University: Des Moines University

Researcher: Lauren Butaric, Ph.D., assistant professor of anatomy in the Master of Science in Anatomy and
Doctor of Osteopathic Medicine programs,

Status: In progress

Research overview: 
Lauren Butaric’s research examines the connection between how geographic climate influenced the development of the nasal cavity and maxillary sinus, located deep in the face, in individuals from across the world. In the future, that link between cavity shape and climatic pressure (such as temperature or humidity) may influence how respiratory diseases are studied. 

“My research looks into craniofacial variation, which is a fancy way of saying I look at people’s skulls,” Butaric said. 

As she studied for her master’s degree in anthropology at Florida Atlantic University, Butaric noticed that published papers examining the nasal cavity and the impact of climate most often cited a 1977 study as the “definitive answer for nasal-sinus form and function,” she said. 

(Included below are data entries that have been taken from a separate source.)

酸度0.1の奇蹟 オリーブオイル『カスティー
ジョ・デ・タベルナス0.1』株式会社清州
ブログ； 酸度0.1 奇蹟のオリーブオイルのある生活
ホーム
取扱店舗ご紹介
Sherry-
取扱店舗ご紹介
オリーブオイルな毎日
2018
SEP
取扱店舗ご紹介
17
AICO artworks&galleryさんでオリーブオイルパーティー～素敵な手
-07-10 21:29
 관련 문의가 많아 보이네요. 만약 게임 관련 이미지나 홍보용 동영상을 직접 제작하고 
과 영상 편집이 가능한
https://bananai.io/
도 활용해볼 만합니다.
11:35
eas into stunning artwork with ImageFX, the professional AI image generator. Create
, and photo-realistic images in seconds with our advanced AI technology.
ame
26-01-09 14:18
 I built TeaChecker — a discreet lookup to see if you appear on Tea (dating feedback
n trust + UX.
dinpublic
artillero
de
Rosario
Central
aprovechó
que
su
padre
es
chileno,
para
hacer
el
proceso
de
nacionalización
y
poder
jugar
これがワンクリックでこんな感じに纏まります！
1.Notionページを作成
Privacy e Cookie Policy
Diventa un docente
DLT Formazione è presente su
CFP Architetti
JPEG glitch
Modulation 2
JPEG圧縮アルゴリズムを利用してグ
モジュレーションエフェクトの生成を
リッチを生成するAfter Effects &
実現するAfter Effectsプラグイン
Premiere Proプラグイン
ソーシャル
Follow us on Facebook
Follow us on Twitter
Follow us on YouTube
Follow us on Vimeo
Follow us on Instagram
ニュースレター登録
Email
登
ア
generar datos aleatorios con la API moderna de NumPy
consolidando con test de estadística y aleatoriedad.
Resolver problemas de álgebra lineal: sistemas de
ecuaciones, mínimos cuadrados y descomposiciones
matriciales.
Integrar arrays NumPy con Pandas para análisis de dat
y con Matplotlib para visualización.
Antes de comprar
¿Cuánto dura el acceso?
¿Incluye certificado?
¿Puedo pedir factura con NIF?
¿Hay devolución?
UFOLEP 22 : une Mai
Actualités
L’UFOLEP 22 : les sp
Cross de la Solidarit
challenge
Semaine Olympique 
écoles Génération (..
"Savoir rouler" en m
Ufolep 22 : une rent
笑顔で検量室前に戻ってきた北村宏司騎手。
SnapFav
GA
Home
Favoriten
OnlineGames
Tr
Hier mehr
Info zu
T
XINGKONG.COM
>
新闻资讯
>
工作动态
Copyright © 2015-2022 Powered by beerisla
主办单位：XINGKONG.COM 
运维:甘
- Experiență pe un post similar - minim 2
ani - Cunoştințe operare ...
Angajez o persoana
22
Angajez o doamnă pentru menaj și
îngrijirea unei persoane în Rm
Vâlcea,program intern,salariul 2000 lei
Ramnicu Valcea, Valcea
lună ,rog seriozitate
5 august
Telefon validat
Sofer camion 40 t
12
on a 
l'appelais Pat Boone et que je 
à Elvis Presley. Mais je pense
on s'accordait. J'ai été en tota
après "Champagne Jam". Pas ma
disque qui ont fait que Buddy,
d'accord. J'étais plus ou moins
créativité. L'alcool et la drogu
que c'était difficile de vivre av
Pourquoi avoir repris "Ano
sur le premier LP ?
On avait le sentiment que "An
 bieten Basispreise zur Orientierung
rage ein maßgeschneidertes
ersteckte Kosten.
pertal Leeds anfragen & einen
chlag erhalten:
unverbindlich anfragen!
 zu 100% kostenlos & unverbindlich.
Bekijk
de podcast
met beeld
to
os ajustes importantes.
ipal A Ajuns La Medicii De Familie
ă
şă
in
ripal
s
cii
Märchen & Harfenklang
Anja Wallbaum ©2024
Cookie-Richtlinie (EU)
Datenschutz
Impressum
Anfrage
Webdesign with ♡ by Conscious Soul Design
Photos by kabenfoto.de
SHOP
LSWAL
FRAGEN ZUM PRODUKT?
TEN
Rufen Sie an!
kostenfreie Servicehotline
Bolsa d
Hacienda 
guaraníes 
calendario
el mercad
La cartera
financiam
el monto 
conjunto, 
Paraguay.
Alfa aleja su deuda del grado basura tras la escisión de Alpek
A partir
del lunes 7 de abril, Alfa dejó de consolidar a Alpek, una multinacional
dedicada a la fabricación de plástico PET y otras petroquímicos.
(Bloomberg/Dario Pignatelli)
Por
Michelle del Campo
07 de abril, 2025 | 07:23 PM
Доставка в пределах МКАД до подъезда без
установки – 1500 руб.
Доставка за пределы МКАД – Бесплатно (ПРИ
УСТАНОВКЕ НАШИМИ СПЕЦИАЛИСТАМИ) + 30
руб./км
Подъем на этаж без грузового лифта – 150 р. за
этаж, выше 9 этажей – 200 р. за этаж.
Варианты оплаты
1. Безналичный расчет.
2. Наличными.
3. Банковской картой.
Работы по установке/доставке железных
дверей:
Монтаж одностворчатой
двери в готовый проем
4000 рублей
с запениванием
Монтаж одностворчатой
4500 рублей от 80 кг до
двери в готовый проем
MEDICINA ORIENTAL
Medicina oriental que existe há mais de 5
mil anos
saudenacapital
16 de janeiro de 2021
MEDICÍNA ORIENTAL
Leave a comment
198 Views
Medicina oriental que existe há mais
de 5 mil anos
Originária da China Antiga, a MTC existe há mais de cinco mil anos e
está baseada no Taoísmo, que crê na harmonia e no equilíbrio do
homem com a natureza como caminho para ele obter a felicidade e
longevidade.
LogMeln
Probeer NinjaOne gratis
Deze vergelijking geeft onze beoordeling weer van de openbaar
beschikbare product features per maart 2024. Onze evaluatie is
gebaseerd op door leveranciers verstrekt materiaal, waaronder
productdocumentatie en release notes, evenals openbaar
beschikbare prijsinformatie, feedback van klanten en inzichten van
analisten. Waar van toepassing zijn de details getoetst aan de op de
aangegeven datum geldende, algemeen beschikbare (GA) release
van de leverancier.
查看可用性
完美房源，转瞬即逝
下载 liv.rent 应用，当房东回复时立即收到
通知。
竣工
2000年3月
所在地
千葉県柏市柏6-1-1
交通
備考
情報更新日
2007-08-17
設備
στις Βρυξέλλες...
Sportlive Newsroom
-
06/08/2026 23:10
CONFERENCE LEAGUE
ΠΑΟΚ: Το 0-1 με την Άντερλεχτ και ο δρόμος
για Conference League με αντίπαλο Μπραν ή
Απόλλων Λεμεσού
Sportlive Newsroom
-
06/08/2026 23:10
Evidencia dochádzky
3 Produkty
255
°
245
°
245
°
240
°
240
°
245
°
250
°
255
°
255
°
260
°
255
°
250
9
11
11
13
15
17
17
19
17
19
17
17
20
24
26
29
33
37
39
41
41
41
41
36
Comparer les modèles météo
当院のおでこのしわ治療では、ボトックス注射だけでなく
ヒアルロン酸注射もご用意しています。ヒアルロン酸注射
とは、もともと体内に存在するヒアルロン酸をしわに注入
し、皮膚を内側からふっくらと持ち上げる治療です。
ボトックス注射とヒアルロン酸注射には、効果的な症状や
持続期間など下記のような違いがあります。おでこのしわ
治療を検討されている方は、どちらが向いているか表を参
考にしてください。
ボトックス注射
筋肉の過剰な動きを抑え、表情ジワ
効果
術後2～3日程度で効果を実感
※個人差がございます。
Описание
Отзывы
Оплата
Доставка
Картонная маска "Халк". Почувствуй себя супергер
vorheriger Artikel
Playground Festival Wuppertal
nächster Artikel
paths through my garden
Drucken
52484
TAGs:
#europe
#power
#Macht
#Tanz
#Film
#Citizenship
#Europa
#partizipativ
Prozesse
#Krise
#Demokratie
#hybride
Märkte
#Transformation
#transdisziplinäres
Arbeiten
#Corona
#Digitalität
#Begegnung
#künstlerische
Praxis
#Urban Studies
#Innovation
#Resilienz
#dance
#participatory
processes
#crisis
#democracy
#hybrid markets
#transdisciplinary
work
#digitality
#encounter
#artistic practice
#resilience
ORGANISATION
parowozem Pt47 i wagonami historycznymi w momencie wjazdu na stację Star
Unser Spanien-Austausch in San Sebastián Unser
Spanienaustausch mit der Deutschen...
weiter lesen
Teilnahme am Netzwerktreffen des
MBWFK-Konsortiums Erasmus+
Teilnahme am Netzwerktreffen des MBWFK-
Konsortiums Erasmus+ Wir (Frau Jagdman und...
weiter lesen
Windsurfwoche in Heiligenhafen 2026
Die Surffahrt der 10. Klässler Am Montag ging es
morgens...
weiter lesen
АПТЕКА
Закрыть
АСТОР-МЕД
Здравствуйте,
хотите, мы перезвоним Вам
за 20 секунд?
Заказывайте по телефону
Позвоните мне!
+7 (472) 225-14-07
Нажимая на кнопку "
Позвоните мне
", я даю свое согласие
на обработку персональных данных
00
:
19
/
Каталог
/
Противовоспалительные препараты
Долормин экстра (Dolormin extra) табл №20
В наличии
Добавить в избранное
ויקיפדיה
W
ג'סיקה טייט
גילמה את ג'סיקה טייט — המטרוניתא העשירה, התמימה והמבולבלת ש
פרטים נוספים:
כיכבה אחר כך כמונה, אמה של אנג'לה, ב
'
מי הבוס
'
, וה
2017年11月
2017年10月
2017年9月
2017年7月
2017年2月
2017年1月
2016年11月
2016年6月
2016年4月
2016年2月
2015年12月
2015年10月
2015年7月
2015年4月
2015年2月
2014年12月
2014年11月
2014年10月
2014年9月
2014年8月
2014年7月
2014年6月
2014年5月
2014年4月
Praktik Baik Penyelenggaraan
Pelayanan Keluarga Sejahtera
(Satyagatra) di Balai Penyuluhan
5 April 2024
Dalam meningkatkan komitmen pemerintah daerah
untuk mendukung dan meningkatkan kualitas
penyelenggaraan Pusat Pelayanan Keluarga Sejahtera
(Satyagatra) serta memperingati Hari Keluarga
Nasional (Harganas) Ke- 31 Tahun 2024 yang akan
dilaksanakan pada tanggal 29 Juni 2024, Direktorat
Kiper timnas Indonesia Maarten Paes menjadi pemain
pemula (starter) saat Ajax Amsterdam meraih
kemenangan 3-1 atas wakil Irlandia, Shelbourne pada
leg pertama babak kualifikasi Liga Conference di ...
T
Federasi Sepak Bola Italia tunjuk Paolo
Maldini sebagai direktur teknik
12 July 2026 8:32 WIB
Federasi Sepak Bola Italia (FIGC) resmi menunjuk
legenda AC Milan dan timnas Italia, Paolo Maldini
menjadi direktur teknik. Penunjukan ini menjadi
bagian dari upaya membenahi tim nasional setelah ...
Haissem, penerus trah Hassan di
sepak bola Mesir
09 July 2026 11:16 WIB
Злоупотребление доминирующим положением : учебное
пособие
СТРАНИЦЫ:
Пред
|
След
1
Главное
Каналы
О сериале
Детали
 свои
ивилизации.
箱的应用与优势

“I noticed the authors actually said they didn’t have a definitive answer and that more testing needed to be done -- but nobody had actually done that research, and it had been decades,” Butaric said. 

In 2005, she began the research herself. 

The method: 
Butaric used computed tomography (CT) scans to create 3D volumes of the nasal cavity and maxillary sinuses, then compared them among individuals from diverse geographic regions. 

CT scanning allowed her to visually assess the interiors of skulls from museums and local hospitals, including a recent trip to the Smithsonian National Museum of Natural History to collect samples in April. Once they are scanned, Butaric creates digital models, notes “landmark” features in the nasal cavity and sinuses, and assigns geographic coordinates of the sample’s origin.

“I can then compare these landmark positions among individuals from geographic locations to see how populations vary in regard to the size and shape of their nasal cavity and sinuses,” Butaric said. “I have done this for hundreds of individuals, and am continuing to do so.” 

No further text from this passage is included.